According to EIA data analyzed by the Renewable Fuels Association for the week ending December 9, ethanol production eased 1.5% to 1.061 million b/d, equivalent to 44.56 million gallons daily. Production was 2.4% lower than the same week last year yet 1.4% above the five-year average for the week. The four-week average ethanol production increased 1.2% to a 23-week high of 1.049 million b/d, equivalent to an annualized rate of 16.08 billion gallons (bg).
Ethanol stocks jumped 5.0% to 24.4 million barrels, the largest weekly volume recorded in 35 weeks. Stocks were 16.9% more than a year ago and 9.1% above the five-year average. Inventories built across all regions except the Rocky Mountains (PADD 4), which remained even with the prior week.

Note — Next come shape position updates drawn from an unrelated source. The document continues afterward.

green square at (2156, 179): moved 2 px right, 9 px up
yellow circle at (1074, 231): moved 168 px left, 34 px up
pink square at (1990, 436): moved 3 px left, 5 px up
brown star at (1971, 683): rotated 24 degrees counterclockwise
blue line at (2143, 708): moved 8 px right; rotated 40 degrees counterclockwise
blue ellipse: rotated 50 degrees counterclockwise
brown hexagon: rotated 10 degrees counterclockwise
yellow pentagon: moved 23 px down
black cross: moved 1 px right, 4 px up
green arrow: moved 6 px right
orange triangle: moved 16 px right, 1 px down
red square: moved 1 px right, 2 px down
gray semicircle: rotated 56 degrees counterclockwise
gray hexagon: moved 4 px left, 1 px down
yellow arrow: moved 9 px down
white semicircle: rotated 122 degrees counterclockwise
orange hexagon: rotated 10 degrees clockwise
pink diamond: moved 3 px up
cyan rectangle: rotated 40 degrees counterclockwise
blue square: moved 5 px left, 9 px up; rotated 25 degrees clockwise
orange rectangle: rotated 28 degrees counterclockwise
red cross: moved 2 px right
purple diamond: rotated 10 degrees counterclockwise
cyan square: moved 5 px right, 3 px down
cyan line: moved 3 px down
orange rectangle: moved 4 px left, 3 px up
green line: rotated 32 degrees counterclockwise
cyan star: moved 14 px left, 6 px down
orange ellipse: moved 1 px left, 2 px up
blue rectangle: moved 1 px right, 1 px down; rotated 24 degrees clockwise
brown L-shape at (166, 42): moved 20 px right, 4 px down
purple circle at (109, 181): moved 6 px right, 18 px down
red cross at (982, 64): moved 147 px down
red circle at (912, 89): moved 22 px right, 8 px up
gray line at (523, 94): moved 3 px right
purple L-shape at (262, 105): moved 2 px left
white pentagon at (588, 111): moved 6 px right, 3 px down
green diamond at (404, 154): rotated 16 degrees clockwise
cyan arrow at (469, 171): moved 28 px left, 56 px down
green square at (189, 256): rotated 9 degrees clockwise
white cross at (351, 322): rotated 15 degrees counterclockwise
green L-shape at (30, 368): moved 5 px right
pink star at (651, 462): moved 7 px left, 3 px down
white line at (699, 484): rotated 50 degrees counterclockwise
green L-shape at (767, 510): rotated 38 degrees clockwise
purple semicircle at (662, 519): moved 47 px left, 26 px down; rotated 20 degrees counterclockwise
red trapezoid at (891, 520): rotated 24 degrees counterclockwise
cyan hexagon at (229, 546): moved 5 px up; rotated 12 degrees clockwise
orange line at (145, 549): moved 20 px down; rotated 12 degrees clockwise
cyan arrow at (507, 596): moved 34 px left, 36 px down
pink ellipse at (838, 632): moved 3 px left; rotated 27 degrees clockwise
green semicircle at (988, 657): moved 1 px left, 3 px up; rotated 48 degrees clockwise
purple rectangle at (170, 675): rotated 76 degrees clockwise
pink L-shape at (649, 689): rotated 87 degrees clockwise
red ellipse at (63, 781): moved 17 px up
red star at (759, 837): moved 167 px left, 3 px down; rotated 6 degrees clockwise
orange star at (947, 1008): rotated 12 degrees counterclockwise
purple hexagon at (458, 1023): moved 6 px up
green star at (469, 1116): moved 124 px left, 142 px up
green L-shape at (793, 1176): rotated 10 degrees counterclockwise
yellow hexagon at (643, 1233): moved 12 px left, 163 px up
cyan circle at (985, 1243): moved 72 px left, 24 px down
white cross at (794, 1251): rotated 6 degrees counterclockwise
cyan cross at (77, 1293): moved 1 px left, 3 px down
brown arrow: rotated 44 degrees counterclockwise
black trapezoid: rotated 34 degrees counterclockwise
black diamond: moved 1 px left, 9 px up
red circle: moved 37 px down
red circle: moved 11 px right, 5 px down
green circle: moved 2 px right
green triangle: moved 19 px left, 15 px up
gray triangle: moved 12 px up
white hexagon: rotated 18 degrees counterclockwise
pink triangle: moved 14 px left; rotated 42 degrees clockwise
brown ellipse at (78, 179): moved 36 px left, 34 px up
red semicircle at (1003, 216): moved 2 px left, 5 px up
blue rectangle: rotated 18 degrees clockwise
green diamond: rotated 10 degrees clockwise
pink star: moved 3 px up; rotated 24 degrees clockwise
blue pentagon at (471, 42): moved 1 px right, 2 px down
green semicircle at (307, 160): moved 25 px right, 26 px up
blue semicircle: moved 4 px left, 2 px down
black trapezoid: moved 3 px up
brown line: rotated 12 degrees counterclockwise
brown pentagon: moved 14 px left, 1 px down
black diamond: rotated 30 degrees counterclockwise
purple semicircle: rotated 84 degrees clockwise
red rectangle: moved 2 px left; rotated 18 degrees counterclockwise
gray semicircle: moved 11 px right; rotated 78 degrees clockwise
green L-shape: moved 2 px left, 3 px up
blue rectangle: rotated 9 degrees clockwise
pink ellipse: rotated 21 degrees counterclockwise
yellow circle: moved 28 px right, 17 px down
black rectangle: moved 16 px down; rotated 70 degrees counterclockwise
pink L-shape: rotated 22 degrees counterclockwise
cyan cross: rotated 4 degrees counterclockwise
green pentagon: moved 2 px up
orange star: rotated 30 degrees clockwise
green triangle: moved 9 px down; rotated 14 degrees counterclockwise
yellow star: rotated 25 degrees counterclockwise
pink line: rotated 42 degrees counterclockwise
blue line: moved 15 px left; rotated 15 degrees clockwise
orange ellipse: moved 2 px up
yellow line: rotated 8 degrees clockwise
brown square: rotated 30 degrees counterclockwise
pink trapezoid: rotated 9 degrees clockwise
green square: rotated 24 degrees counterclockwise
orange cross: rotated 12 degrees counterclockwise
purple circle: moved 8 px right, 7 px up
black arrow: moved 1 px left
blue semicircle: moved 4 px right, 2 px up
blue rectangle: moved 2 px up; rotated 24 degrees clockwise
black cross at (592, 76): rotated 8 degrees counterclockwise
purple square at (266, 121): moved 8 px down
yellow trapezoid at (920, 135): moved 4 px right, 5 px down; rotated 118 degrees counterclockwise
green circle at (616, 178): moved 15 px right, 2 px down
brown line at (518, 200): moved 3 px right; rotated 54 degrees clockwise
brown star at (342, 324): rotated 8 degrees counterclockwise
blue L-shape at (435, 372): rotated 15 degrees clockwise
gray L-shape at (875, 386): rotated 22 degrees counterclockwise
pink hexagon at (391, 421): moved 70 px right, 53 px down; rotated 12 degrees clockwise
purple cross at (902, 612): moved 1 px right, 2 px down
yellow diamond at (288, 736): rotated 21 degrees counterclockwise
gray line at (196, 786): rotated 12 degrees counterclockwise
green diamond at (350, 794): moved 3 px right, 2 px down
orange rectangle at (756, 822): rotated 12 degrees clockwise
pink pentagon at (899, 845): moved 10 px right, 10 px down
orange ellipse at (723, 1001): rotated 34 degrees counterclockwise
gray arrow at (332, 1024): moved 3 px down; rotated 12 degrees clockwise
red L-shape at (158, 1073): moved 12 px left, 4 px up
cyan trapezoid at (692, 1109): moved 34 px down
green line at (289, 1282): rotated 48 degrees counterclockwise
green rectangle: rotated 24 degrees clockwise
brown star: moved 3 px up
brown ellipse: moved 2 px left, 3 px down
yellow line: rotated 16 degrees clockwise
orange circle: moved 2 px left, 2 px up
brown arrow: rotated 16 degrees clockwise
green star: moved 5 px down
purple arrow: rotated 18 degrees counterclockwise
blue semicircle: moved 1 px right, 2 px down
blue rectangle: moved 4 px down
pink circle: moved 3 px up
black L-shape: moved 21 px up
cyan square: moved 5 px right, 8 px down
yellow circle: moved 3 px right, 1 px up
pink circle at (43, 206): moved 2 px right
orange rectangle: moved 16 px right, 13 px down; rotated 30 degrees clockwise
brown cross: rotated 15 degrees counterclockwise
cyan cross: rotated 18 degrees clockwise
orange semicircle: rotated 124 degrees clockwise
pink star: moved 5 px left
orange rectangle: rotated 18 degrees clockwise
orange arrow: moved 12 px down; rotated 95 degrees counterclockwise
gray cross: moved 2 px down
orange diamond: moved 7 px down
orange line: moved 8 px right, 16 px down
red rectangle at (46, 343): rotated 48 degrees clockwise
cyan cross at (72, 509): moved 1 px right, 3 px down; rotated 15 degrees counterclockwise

The volume of gasoline supplied to the U.S. market, a measure of implied demand, declined 1.2% to 8.26 million b/d (126.55 bg annualized). Demand was 12.8% less than a year ago and 9.3% below the five-year average.
Conversely, refiner/blender net inputs of ethanol improved by 3.7% to 879,000 b/d, equivalent to 13.48 bg annualized. Net inputs were even with a year ago but 0.8% below the five-year average.
There were zero imports of ethanol recorded after 10,000 b/d hit the books the prior week. (Weekly export data for ethanol is not reported simultaneously; the latest export data is as of October 2022.)